Dites non au stress
vendredi 26 février 2010 à 15h00
Récemment, l'on entendait au journal parlé que l'absentéisme pour cause de maladie avait atteint un nouveau record au sein des entreprises belges. Selon une étude menée par SD Worx, ce phénomène est probablement lié à des facteurs saisonniers comme la grippe mexicaine et divers refroidissements mais également au stress au travail.

Dites non au stress
Les causes ne doivent pas être cherchées bien loin. Depuis l'été 2008, le mot qui revient le plus souvent dans le milieu du travail est la crise. Dès lors, nombreux sont les travailleurs qui ressentent systématiquement un regain de stress au travail. Ils craignent, à tort ou à raison, de perdre leur emploi suite à la précarité économique et n'osent de ce fait pas protester si des efforts supplémentaires leur sont demandés.
Bon nombre d'entreprises ont en effet procédé à des licenciements et les tâches des employés congédiés sont généralement redistribuées aux collègues toujours en place. L'incertitude nous ronge et, associée aux exigences croissantes, elle engendre un stress sans cesse grandissant.
Une étude a révélé que le stress permanent finit par occasionner des troubles physiques avec, pour conséquence, des travailleurs plus souvent absents pour cause de maladie. Leur travail doit donc être assumé par leurs collègues, entraînant ainsi une augmentation de la charge de travail. Ce cercle vicieux ne peut être brisé que si les employeurs accordent plus d'attention à la prévention du stress.

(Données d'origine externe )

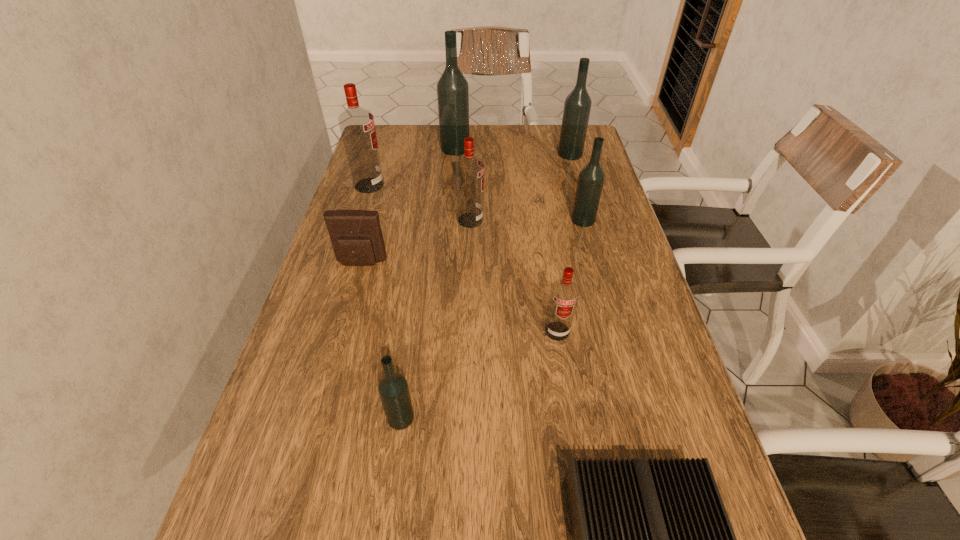 Locate an element on the screen. The image size is (960, 540). vacant space that is in between the eighth tallest object and the nearest vodka is located at coordinates (381, 340).

This screenshot has height=540, width=960. In order to click on free space between the biggest red vodka and the second red vodka from left to right in this screenshot , I will do `click(420, 202)`.

This screenshot has width=960, height=540. I want to click on free space that is in between the pouch and the smallest black vodka, so click(381, 340).

Where is `free space that is in between the tallest object and the second biggest black vodka`? This screenshot has height=540, width=960. free space that is in between the tallest object and the second biggest black vodka is located at coordinates (513, 151).

Where is `free space between the fourth nearest object and the nearest black vodka`? Image resolution: width=960 pixels, height=540 pixels. free space between the fourth nearest object and the nearest black vodka is located at coordinates (381, 340).

Locate an element on the screen. object that stands as the seventh closest to the third nearest object is located at coordinates (577, 106).

Locate which object ranks eighth in proximity to the seventh nearest object. Please provide its 2D coordinates. Your answer should be formatted as a tuple, i.e. [(x, y)], where the tuple contains the x and y coordinates of a point satisfying the conditions above.

[(651, 539)]

At what (x,y) coordinates should I click in order to perform the action: click on vodka identified as the closest to the nearest black vodka. Please return your answer as a coordinate pair (x, y). The image size is (960, 540). Looking at the image, I should click on (564, 293).

The height and width of the screenshot is (540, 960). In order to click on vodka that is the second closest one to the second biggest black vodka in this screenshot , I will do `click(452, 88)`.

Where is `black vodka that is the fourth closest to the second nearest vodka`? This screenshot has height=540, width=960. black vodka that is the fourth closest to the second nearest vodka is located at coordinates (452, 88). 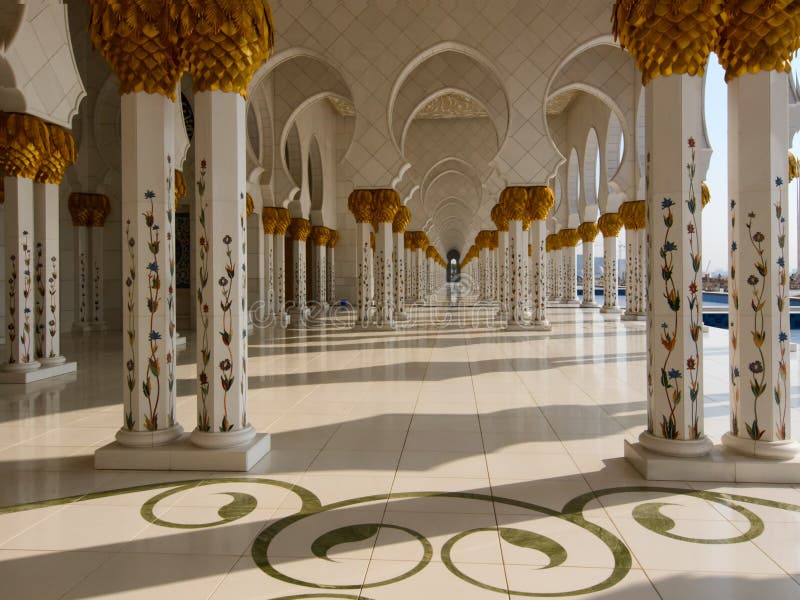 The image size is (800, 600). I want to click on green curving decorations on floor, so click(x=125, y=487), click(x=781, y=504), click(x=302, y=490), click(x=590, y=497), click(x=434, y=495), click(x=330, y=595). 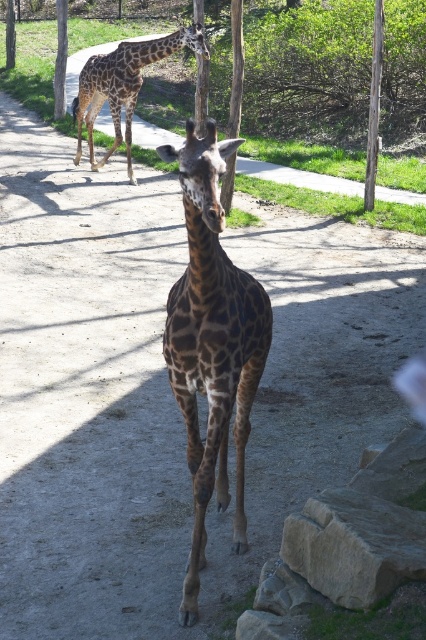 Question: Which of the following is the farthest from the observer?

Choices:
 (A) (115, 115)
 (B) (206, 240)

Answer: (A)

Question: Is spotted fur giraffe at center above brown spotted giraffe at upper left?

Choices:
 (A) yes
 (B) no

Answer: (B)

Question: Which point is closer to the camera?

Choices:
 (A) (129, 163)
 (B) (192, 320)

Answer: (B)

Question: In this image, where is spotted fur giraffe at center located relative to brown spotted giraffe at upper left?

Choices:
 (A) right
 (B) left

Answer: (A)

Question: Can you confirm if spotted fur giraffe at center is positioned above brown spotted giraffe at upper left?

Et c'est également dans leur intérêt car l'absentéisme pour cause de maladie coûte énormément d'argent aux employeurs. Le coût ainsi occasionné leur donnerait sans aucun doute un solide budget pour investir dans la prévention professionnelle. Certains reconnaissent la logique de ce raisonnement et font participer leurs employés à des cours de gestion du stress. Ces programmes mettent l'accent sur la réduction du stress auprès des employés individuels, entre autres par la mise en place d'exercices de relaxation et l'octroi de conseils pour la gestion du temps. Néanmoins, l'inconvénient de cette approche est que l'effet positif n'est généralement pas de longue durée et que, dans la plupart des cas, elle n'offre pas de solution aux problèmes sous-jacents sur le lieu du travail.
Les conditions de travail contribuent généralement à la pression à laquelle sont exposés les employés. Une lourde charge de travail, une absence de temps de pause, de longues journées et des heures de travail irrégulières ne sont pas des données inconnues au sein des entreprises belges. Le manque de participation, la faible communication et le peu de flexibilité envers les employés peuvent également augmenter le niveau de stress. Si vous êtes entouré de collègues solidaires, cela peut faire une sacrée différence, mais tout le monde n'a pas cette chance. Ajoutez à cela une montagne de responsabilités sur les épaules et même les plus résistants au stress finissent par succomber.
Lorsque l'absentéisme pour cause de maladie augmente de manière significative, effectuer une analyse des conditions de travail n'est pas une idée vaine. En tant que chef d'entreprise, il est judicieux de confier cette tâche délicate à une instance indépendante ou à un consultant spécialisé dans le domaine, qui pourra analyser en détail la gestion du stress au sein de l'entreprise. Il peut en effet suffire de donner davantage de feedback positif aux employés ou d'attacher plus d'attention à l'équilibre entre vie privée et vie professionnelle. Il est prouvé que ces facteurs agissent comme antidotes contre le stress, engendrant finalement un effet positif pour tous. En fin de compte, tous les managers ne sont-ils pas en faveur de situations où toutes les parties sont gagnantes?